• [Instructions for the task]
Work out the number of lines with the word "engajamento" in the material below, then reply with that number only.

• [Data to use]
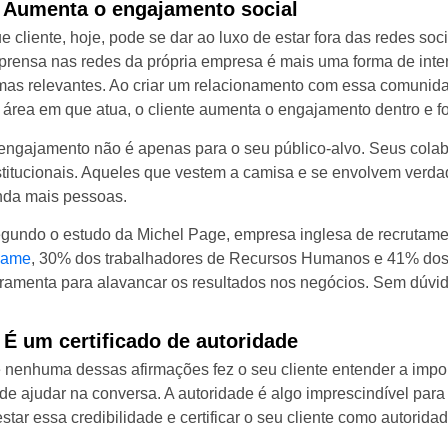
. Aumenta o engajamento social
e cliente, hoje, pode se dar ao luxo de estar fora das redes so
prensa nas redes da própria empresa é mais uma forma de inter
mas relevantes. Ao criar um relacionamento com essa comunidad
 área em que atua, o cliente aumenta o engajamento dentro e fo
engajamento não é apenas para o seu público-alvo. Seus col
stitucionais. Aqueles que vestem a camisa e se envolvem verdad
nda mais pessoas.
gundo o estudo da Michel Page, empresa inglesa de recrutamen
xame
, 30% dos trabalhadores de Recursos Humanos e 41% dos
rramenta para alavancar os resultados nos negócios. Sem dúvid
. É um certificado de autoridade
 nenhuma dessas afirmações fez o seu cliente entender a imp
de ajudar na conversa. A autoridade é algo imprescindível par
estar essa credibilidade e certificar o seu cliente como autorid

• [Task output]
3